Must have cytologically or histologically-confirmed unresectable melanoma that harbors a BRAF V600 mutation determined by pyrosequencing assay or equivalent genotyping assay in a Clinical Laboratory Improvement Amendments (CLIA) certified laboratory, meeting one of the following American Joint Committee on Cancer (AJCC) 8th edition staging criteria: a.) AJCC stage IV (Tany, Nany, M1a(1), M1b(1), M1c(1) or M1d(1)); b.) AJCC stage IIIC (at least N2b) or IIID with unresectable nodal/locoregional involvement.

Age 18 years or older

Must have serum LDH > institutional upper limit of normal (ULN) at time of study enrollment.

Must have adequate hepatic, renal, and bone marrow function. There are no specific minimum criteria for enrollment; this will at the discretion of the treating physician, as any patient who would be considered for standard of care treatment with these drugs may be considered for this trial.

Must have an Eastern Cooperative Oncology Group (ECOG) performance status of ≤2.

Willing to give written informed consent per institutional guidelines and must be able and willing to adhere to dose and visit schedules.

Negative serum pregnancy test within 7 days prior to commencement of dosing in premenopausal women.

Fertile men and women must use an effective method of contraception during treatment and for at least 6 months after completion of treatment as directed by their physician.

Treatment-naïve and previously treated patients will be included; however, patients may not have received a BRAF or MEK inhibitor in the past 24 weeks.

May have received prior systemic and/or radiation therapy. All adverse events associated with prior systemic therapy or radiation therapy must have resolved to ≤ Grade 1 prior to start of study.

Must have measurable disease as defined by Response Evaluation Criteria in Solid Tumors (RECIST) 1.1.

Exclusion Criteria

Females who are pregnant, intend to become pregnant or are nursing.

Have been previously treated with BRAF/MEK inhibitor therapy in the past 24 weeks.

Uncontrolled intercurrent illness including, but not limited to, ongoing or active infection, or psychiatric illness/social situations that would limit compliance with study requirements. Patients with a baseline left ventricular ejection fraction of less than 40% will be ineligible.

HIV-positive patients on combination antiretroviral therapy.

Untreated or uncontrolled brain metastases. Patients with asymptomatic brain metastases or previously treated brain metastases that are stable (i.e., not requiring corticosteroids) at the time of study start will be eligible.

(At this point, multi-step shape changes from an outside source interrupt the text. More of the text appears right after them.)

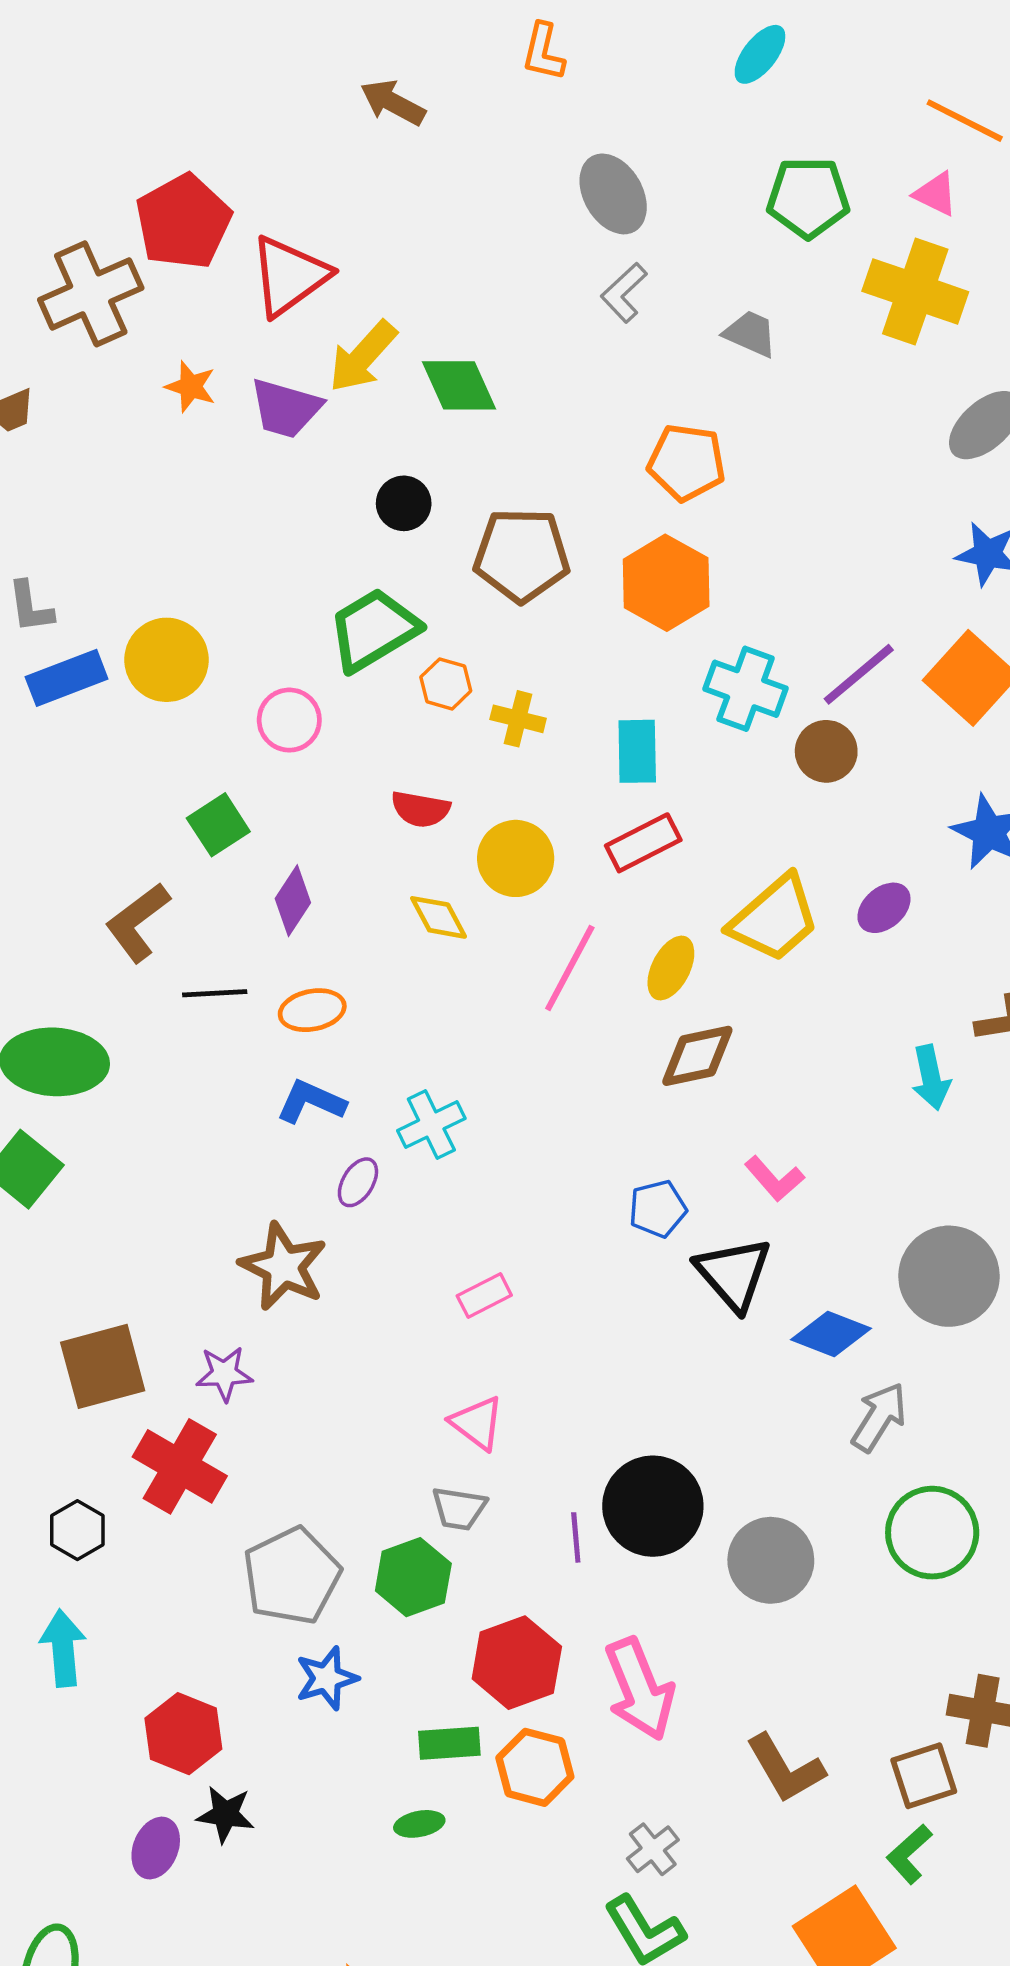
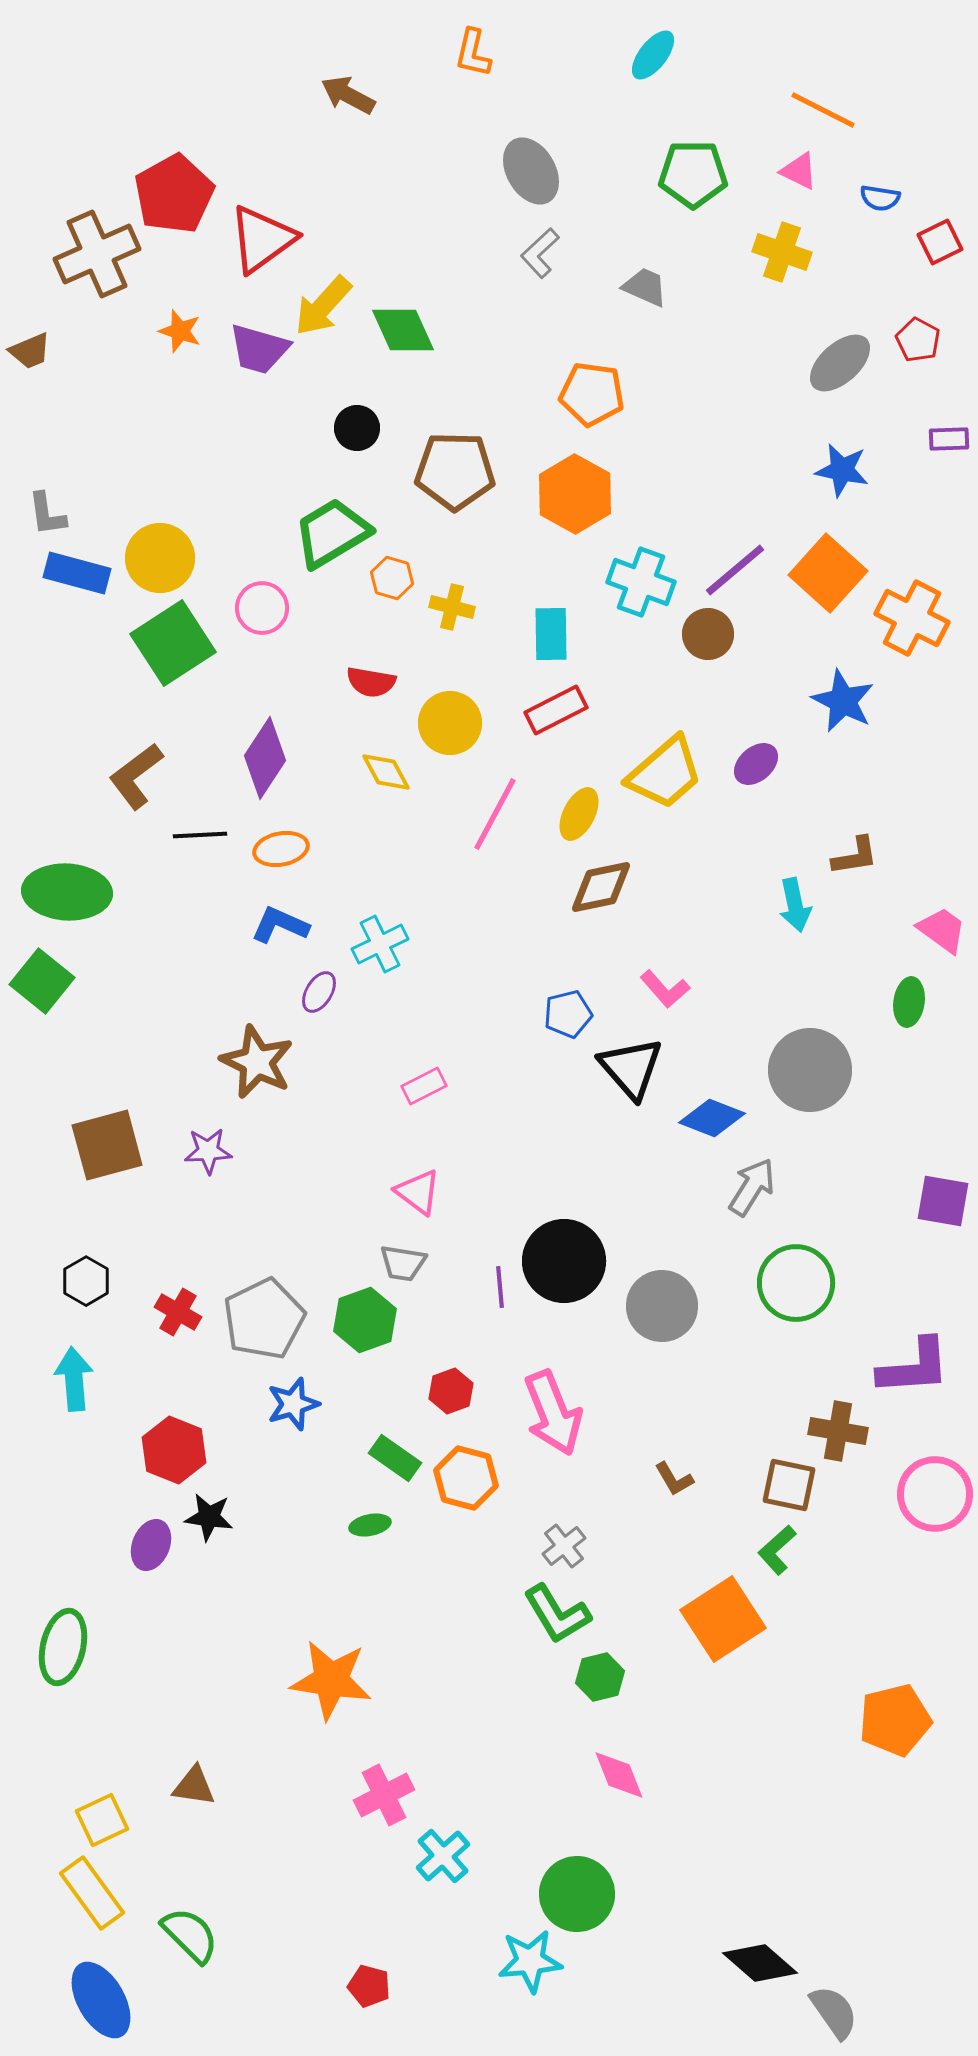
yellow cross: (915, 291) -> (782, 252), size x0.7
blue rectangle: (67, 678) -> (77, 573), turned 36
green square: (218, 825) -> (173, 643), moved, size x1.6
purple diamond: (293, 901) -> (265, 758), size x1.4
red cross: (180, 1466) -> (178, 1312), moved, size x0.6
red hexagon: (517, 1663) -> (451, 1391), size x0.6
green rectangle: (449, 1743) -> (395, 1458), turned 39
brown L-shape: (785, 1769) -> (674, 1479), size x0.6
brown square: (924, 1776) -> (789, 1485), turned 30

Previous malignancy is not an exclusion provided that the other malignancy is considered under control, patient is not on concomitant anti-cancer drug therapy, and target lesions from melanoma are clearly defined for response assessment.

Unwillingness or inability to comply with study and follow-up procedures.

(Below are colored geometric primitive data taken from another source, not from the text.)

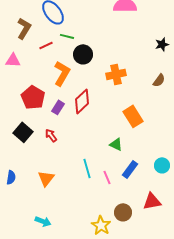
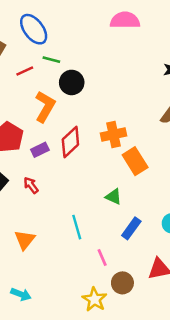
orange cross: (116, 74) -> (114, 134), moved
purple rectangle: (58, 107) -> (40, 150), turned 32
pink line: (107, 177) -> (102, 258), moved

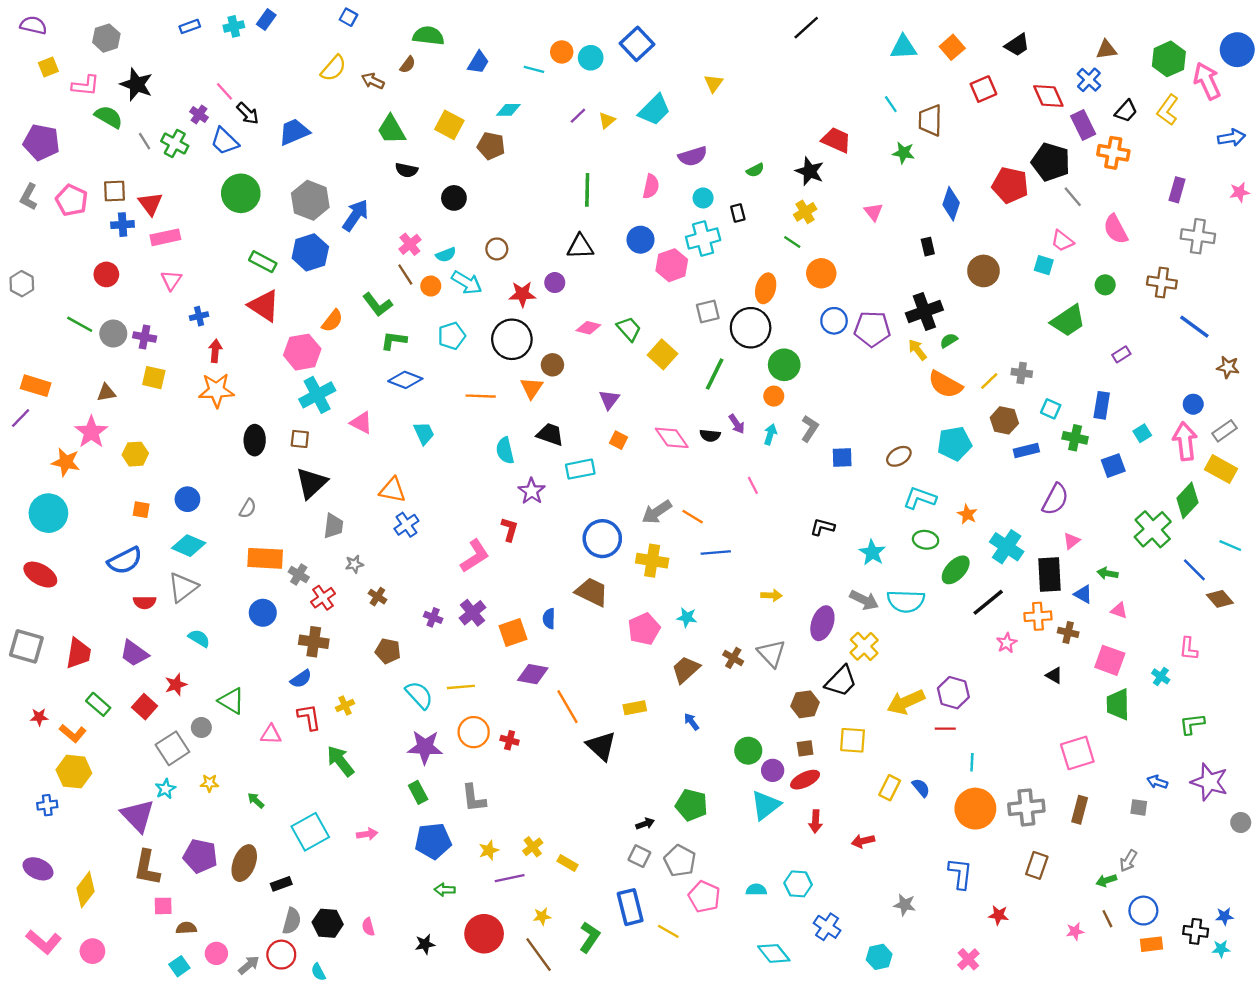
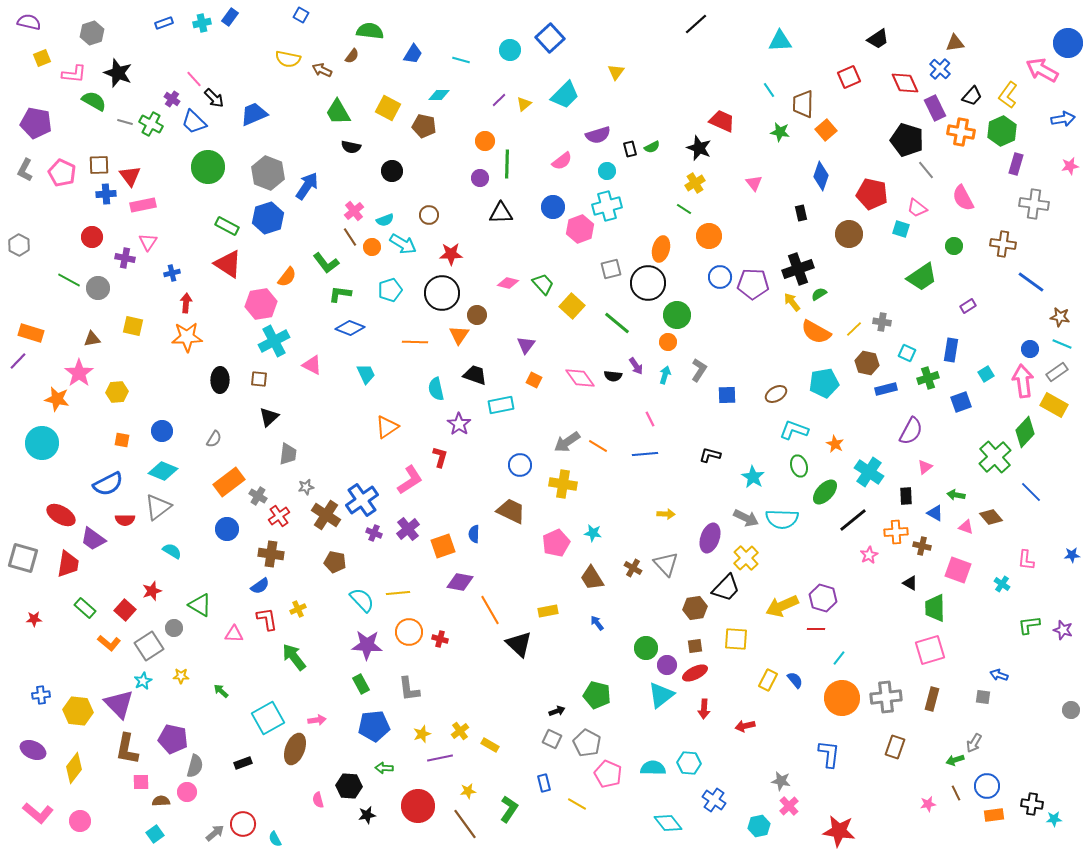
orange square: (952, 47) -> (826, 130), moved
orange circle: (562, 52) -> (485, 141), moved
green hexagon: (1169, 59) -> (1002, 131), moved
yellow semicircle: (333, 68) -> (288, 59), turned 60
pink arrow: (1207, 81) -> (1042, 70), turned -36
gray line: (145, 141) -> (125, 122), turned -42
red pentagon: (1010, 185) -> (872, 194), moved
pink semicircle: (651, 186) -> (562, 161), turned 40
black rectangle: (738, 213) -> (630, 149), moved
purple circle: (555, 283) -> (480, 178), moved
purple cross: (145, 337) -> (125, 258), moved
green line: (715, 374) -> (617, 323), turned -76
green cross: (1075, 438) -> (928, 378), turned -30
black triangle: (311, 483) -> (269, 417), size x0.7
orange triangle: (393, 490) -> (387, 427), moved, turned -45
blue cross: (406, 525) -> (362, 500), moved, size x1.5
blue circle: (602, 539) -> (520, 465), size x0.7
green ellipse: (926, 540) -> (799, 466), turned 65
cyan line: (1230, 546) -> (1062, 344), moved
blue line: (716, 553) -> (645, 454), moved
orange rectangle: (265, 558) -> (229, 482), turned -40
red ellipse: (40, 575) -> (61, 515), moved
black rectangle: (1050, 575) -> (906, 496), size x0.6
brown cross: (377, 597) -> (326, 515), size x1.8
brown diamond: (1220, 599) -> (991, 517), moved
purple trapezoid: (134, 653) -> (93, 539), moved
brown trapezoid: (686, 670) -> (592, 578), turned -80
green trapezoid: (1118, 704) -> (935, 608), moved
orange L-shape: (73, 733) -> (109, 643), moved
cyan line: (972, 762) -> (839, 658), turned 35
yellow hexagon: (74, 772) -> (78, 711), moved
purple star: (1209, 782) -> (1063, 630), moved, size x0.6
brown ellipse: (244, 863) -> (295, 749), moved
cyan semicircle: (756, 890) -> (653, 768), size x1.4
blue rectangle: (630, 907) -> (544, 783), size x0.6
red star: (999, 915) -> (839, 831), moved, size x1.8
blue star: (1224, 916) -> (1072, 555), moved
gray semicircle: (292, 921) -> (195, 766), moved
black hexagon: (328, 923) -> (349, 786), moved
pink circle: (216, 953) -> (187, 792), moved
pink cross: (968, 959) -> (789, 806), moved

The following foods/supplements are prohibited at least 7 days prior to initiation of and during study treatment: St. John's wort or hyperforin (potent cytochrome P450 CYP3A4 enzyme inducer); Grapefruit juice (potent cytochrome P450 CYP3A4 enzyme inhibitor).

Ocular:History of or evidence of retinal pathology on baseline ophthalmologic examination that is considered a risk factor for neurosensory retinal detachment, RVO, or neovascular macular degeneration.